A simple way to compute similarity of documents is the [Jaccard similarity](https://en.wikipedia.org/wiki/Jaccard_index) of the set of words that they conain. This metric computes the amount of overlap between two sets compared to their union. Two books which contain exactly the same words (but not necessarily in the same order or with the same frequency) will have a Jaccard similarity of 1 and two books which have no words in common will have a Jaccard similarity of 0.

**Question:** What might be some of the downsides to using Jaccard similarity to compute the similarity of two books?

In order to use this, we'll need to tokenize each book and store the results in a collection of some kind. Since we are interested in which words appear but not necessarily in what order or how frequently, we can make use of a [set](https://docs.python.org/3/library/stdtypes.html#set-types-set-frozenset). A set is similar to a list, but the order of the contents does not matter and a set cannot contain duplicates.

For practice, let's grab one of our books.

In [23]:
book = books['Little Women by Louisa May Alcott']

NameError: name 'books' is not defined

Write some code which tokenizes Little Women and stores the tokens it contains in a set. It is up to you to decide exactly how you want to tokenize or what you want to count as a token.

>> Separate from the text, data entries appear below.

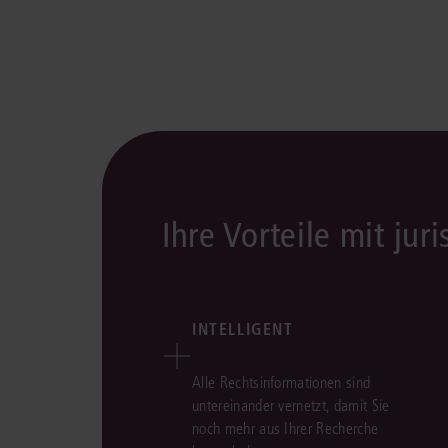
Ihre Vorteile mit juri
INTELLIGENT
Alle Rechtsinformationen sind
untereinander vernetzt, damit Sie
noch mehr aus Ihrer Recherche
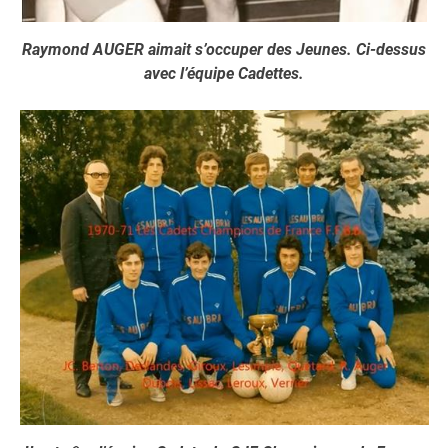
Raymond AUGER aimait s’occuper des Jeunes. Ci-dessus
avec l’équipe Cadettes.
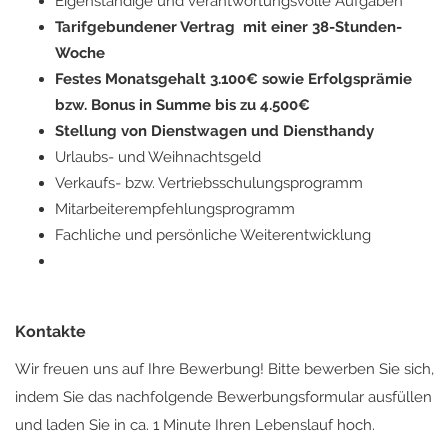
Eigenständige und verantwortungsvolle Aufgaben
Tarifgebundener Vertrag mit einer 38-Stunden-
Woche
Festes Monatsgehalt 3.100€ sowie Erfolgsprämie
bzw. Bonus in Summe bis zu 4.500€
Stellung von Dienstwagen und Diensthandy
Urlaubs- und Weihnachtsgeld
Verkaufs- bzw. Vertriebsschulungsprogramm
Mitarbeiterempfehlungsprogramm
Fachliche und persönliche Weiterentwicklung
Kontakte
Wir freuen uns auf Ihre Bewerbung! Bitte bewerben Sie sich,
indem Sie das nachfolgende Bewerbungsformular ausfüllen
und laden Sie in ca. 1 Minute Ihren Lebenslauf hoch.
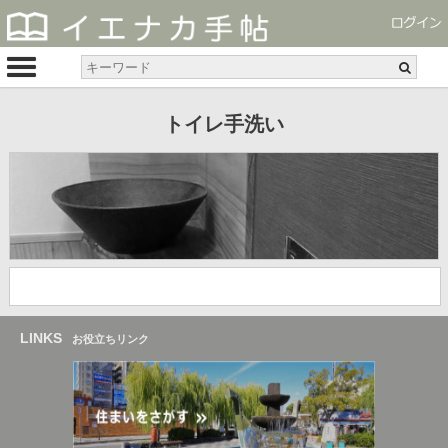
トイレ手洗い
LINKS
お役立ちリンク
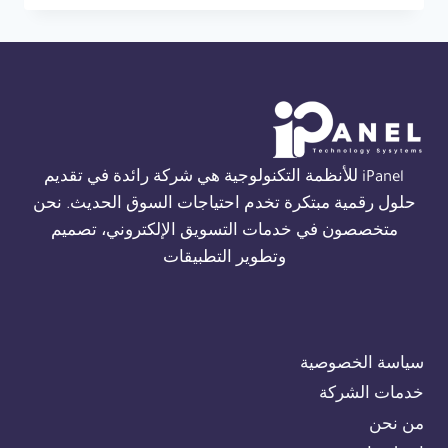
حريق
THORN
في
الاسكندرية
01554305486
iPanel للأنظمة التكنولوجية هي شركة رائدة في تقديم
حلول رقمية مبتكرة تخدم احتياجات السوق الحديث. نحن
متخصصون في خدمات التسويق الإلكتروني، تصميم
وتطوير التطبيقات
سياسة الخصوصية
خدمات الشركة
من نحن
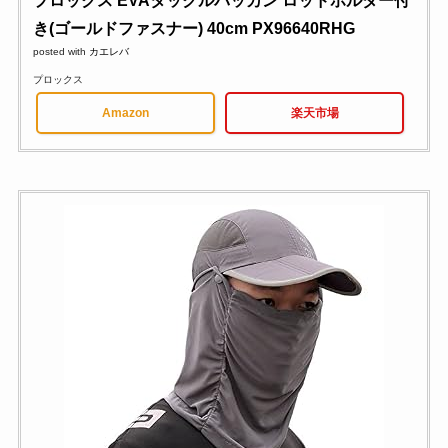
プロックス EVAタックルバッカン ロッドホルダー付
き(ゴールドファスナー) 40cm PX96640RHG
posted with
カエレバ
プロックス
Amazon
楽天市場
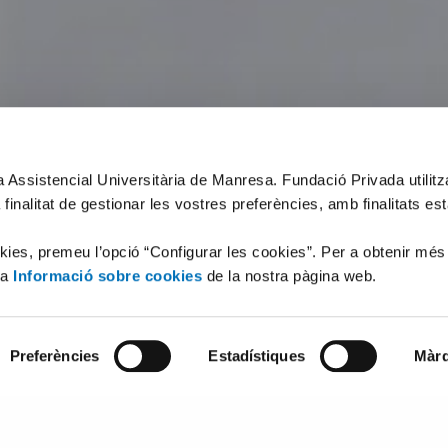
xa Assistencial Universitària de Manresa. Fundació Privada utilit
 finalitat de gestionar les vostres preferències, amb finalitats es
okies, premeu l’opció “Configurar les cookies”. Per a obtenir més
la
Informació sobre cookies
de la nostra pàgina web.
Preferències
Estadístiques
Màrq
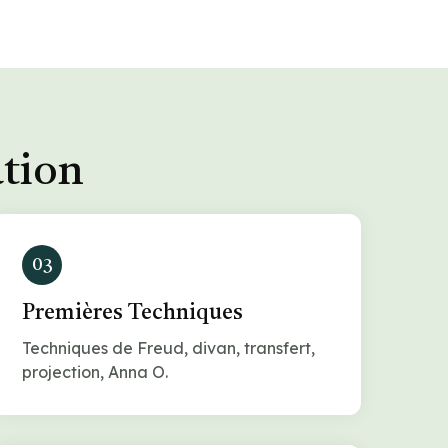
ation
03
Premières Techniques
Techniques de Freud, divan, transfert,
projection, Anna O.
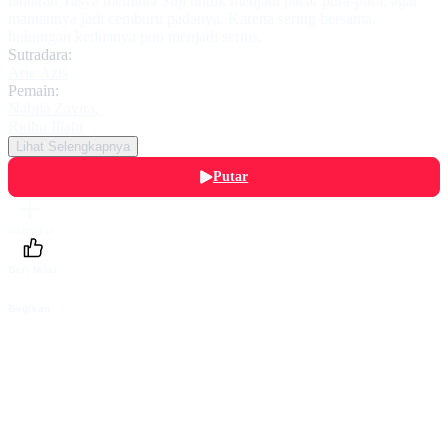
lantaran Tasya meminta Suji untuk menjadi pacar pura-pura, agar
mantannya jadi cemburu padanya. Karena sering bersama,
hubungan keduanya pun menjadi serius.
Sutradara:
Arie Azis
Pemain:
Nabila Zavira
,
Ridho Illahi
Lihat Selengkapnya
Putar
Daftarku
Beri Nilai
Bagikan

Once you are happy with your tokenization method, convert it into a function named `tokenize_book` which takes in a string and returns a set of tokens.

In [None]:
# Your Code Here

Now, write a function `jaccard` which takes in two sets of tokens and returns the Jaccard similarities between them. **Hint:** Python sets have `intersection` and `union` methods.

In [None]:
# Your Code Here

Is Little Women more similar (using Jaccard Similarity) to Heart of Darkness or Anthem?

In [None]:
# Your Code Here

In [None]:
# Your Code Here

Let's create another dictionary called `book_tokens` that contains the title of each book as a key and the tokenized version of the book as values.

In [None]:
# Your Code Here

Using this, let's create a distance matrix for our books using the jaccard function above. **Note:** You created a function for jaccard _similarity_. This can be converted to a **distance** by subtracting the similarity score from 1.

In [None]:
dists = np.zeros(shape = (len(book_tokens), len(book_tokens)))

Now, fill in the distance matrix so that in the i,j spot you have one minus the jaccard similarity of the ith and jth books.

In [None]:
# Your Code Here

Once we have our distance matrix, we can compute a **dendogram**. 

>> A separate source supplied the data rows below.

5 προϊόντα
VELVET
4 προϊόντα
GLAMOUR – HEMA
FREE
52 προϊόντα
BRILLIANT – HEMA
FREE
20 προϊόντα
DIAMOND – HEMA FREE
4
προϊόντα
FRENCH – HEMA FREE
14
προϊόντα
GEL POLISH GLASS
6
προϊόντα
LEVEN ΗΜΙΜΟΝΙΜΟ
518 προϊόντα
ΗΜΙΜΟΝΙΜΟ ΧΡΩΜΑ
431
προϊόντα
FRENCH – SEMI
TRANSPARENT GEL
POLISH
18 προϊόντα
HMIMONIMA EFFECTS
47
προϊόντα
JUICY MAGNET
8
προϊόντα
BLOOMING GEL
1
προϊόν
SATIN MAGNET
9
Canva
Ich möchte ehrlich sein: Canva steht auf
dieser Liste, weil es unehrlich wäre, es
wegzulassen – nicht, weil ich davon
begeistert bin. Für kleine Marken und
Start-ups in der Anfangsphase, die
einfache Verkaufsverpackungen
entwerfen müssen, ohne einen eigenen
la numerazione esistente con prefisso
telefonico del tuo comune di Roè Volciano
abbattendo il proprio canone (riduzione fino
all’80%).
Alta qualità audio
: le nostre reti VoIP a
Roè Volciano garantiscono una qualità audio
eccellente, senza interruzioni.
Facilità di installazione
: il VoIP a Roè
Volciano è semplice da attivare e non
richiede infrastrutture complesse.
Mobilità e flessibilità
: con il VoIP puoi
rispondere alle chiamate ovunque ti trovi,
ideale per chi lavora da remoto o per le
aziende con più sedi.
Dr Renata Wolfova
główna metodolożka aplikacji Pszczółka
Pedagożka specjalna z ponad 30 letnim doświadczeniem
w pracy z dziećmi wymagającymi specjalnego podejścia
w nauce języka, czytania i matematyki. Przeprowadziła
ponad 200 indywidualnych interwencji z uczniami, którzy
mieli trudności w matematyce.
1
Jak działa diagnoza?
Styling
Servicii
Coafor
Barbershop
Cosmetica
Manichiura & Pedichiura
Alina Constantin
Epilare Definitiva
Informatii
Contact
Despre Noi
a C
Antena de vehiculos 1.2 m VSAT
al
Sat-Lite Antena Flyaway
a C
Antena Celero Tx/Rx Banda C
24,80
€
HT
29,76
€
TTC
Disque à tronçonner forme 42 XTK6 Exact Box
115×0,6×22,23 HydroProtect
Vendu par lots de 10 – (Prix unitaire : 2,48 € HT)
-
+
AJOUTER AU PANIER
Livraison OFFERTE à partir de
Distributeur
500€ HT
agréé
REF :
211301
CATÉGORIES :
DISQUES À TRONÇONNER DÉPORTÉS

A dendogram is a way to visualize a hierarchical clustering of a dataset. You can read more about it [here](https://www.statisticshowto.com/hierarchical-clustering/).

In [None]:
from scipy.cluster.hierarchy import linkage, dendrogram
from scipy.spatial.distance import pdist, squareform
import matplotlib.pyplot as plt

In [None]:
mergings = linkage(squareform(dists), method='complete')

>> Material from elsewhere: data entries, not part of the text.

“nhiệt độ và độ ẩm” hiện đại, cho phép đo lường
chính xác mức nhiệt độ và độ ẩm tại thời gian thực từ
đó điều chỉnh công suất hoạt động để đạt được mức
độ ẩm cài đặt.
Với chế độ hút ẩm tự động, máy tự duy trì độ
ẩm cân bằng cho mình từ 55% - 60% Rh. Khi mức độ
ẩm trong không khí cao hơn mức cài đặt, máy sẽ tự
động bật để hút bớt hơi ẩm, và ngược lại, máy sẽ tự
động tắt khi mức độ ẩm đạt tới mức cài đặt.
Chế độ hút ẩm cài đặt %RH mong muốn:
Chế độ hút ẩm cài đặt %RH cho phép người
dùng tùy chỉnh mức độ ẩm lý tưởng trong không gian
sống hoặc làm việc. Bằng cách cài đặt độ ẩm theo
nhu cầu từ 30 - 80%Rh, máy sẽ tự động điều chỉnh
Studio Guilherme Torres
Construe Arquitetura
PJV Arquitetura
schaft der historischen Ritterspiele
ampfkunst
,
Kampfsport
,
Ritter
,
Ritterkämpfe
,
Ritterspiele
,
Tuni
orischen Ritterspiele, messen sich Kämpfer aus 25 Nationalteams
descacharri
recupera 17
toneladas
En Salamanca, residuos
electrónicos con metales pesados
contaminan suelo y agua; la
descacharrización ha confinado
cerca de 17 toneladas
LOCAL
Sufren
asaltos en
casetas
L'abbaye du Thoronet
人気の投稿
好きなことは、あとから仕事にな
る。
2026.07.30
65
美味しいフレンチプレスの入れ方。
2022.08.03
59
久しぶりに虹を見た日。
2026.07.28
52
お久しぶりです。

plt.figure(figsize = (12,8))
dendrogram(mergings,
           labels = list(book_tokens.keys()),
           leaf_rotation = 90,
           leaf_font_size = 6);

plt.tight_layout()
plt.savefig('images/dendogram_complete_jaccard.png', transparent=False, facecolor='white', dpi = 150);

**Bonus Material** Jaccard Similarity does not account for the frequency that each word is used, only whether or not it is used.

We might be better off using the **cosine similarity** as a way to measure the similarity of two books.

Create a dataframe named `books_df` where each row corresponds to a book and each column corresponds to a word. It should count the number of times the word appears in that book (including zero). Use the book title as the index of this dataframe.